Insights into TheoremLlama: Training LLMs for Lean4 Theorem Proving

Recent advancements in the domain of formal mathematics have prompted the exploration of automated theorem proving using Formal Languages (FL) such as Lean. In this context, the paper titled “TheoremLlama: Transforming General-Purpose LLMs into Lean4 Experts” proposes a novel framework for harnessing LLMs to improve theorem proving in Lean4, thereby addressing the inherent challenges in existing practices.

Framework and Methodologies

TheoremLlama introduces an end-to-end framework aimed at enhancing the abilities of general-purpose LLMs to proficiently write and reason in Lean4. The framework is built upon three principal components:

NL-FL Aligned Data Generation: Recognizing the scarcity of aligned data to train LLMs for Lean4 tasks, the authors devise a comprehensive data generation method. They utilize Mathlib4, amassing a dataset of 100k theorems, and apply informalization techniques using the Gemini-1.5 model. This approach centers on writing natural language proofs from formal proofs, leveraging in-context learning and bootstrapping to construct the Open Bootstrapped Theorems (OBT) dataset. Here, natural language proofs are integrated within Lean4 code through comments, fostering a bidirectional understanding between natural and formal language reasoning.
Lean4 Prover Training: The paper innovatively employs block training to enhance in-context learning and introduces curriculum data sorting to enable models to learn progressively from simple to complex tasks. This approach helps mitigate the disruptive effects of more intricate examples during early training phases and aligns the learning trajectory more closely with the model’s capacity.
Iterative Proof Writing: Emphasizing the iterative nature of learning, the framework harnesses previously successful theorem proofs as additional examples, thereby refining the model's ability to generalize while proving new theorems. This iterative strategy substantiates the alignment of model training with the dynamic and complex nature of formal theorem proving.

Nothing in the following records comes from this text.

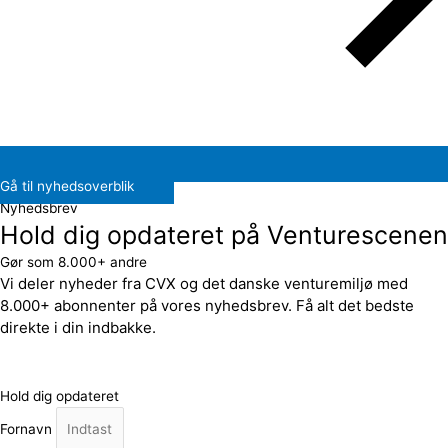
Gå til nyhedsoverblik
Nyhedsbrev
Hold dig opdateret på Venturescenen
Gør som 8.000+ andre
Vi deler nyheder fra CVX og det danske venturemiljø med
8.000+ abonnenter på vores nyhedsbrev. Få alt det bedste
direkte i din indbakke.
Hold dig opdateret
Fornavn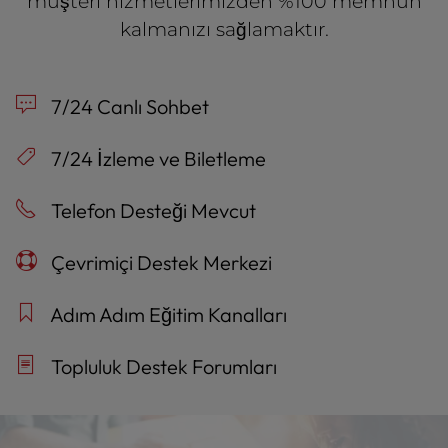
müşteri hizmetlerimizden %100 memnun
kalmanızı sağlamaktır.
7/24 Canlı Sohbet
7/24 İzleme ve Biletleme
Telefon Desteği Mevcut
Çevrimiçi Destek Merkezi
Adım Adım Eğitim Kanalları
Topluluk Destek Forumları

Numerical Results and Implications

TheoremLlama demonstrates substantial improvements over established baselines. Achieving cumulative accuracies of 36.48% and 33.61% on MiniF2F-Valid and Test datasets, respectively, it outperforms other methods significantly, including tree-search methods like Expert Iteration and few-shot approaches with state-of-the-art LLMs like GPT-4. This striking result underscores the efficacy of structured training regimens tailored to Lean4's peculiarities and highlights the potential of strategically augmented natural language guidance.

Broader Implications and Future Directions

The strong performance of TheoremLlama on formal proof generation tasks underlines several key insights. First, it demonstrates the enduring value of natural language and formal reasoning integration, providing a template for advancing efforts in complex reasoning tasks. Additionally, the framework's success hints at a broader applicability to other formal languages and even broader domains necessitating structured reasoning, such as AI-driven code synthesis and legal document processing.

The paper raises stimulating questions on the potential for enhancing LLMs' domain-specific reasoning capabilities further. It propels future exploration into more nuanced interactions between Lean4 constructs and natural language, possibly leveraging Reinforcement Learning for real-time proof refinement through direct feedback from Lean4 environments. Moreover, addressing the nuanced challenges of interpreting complex natural language proofs into formal languages could significantly augment theorem proving's reach and application.

In conclusion, TheoremLlama's ambitious framework, which bridges the gap between natural language expressions and formal theorem proving, represents a significant advance in automated theorem proving methodologies. It exemplifies how thoughtful merging of large-scale LLMs with domain-specific training paradigms can propel capabilities into new frontiers of formal reasoning.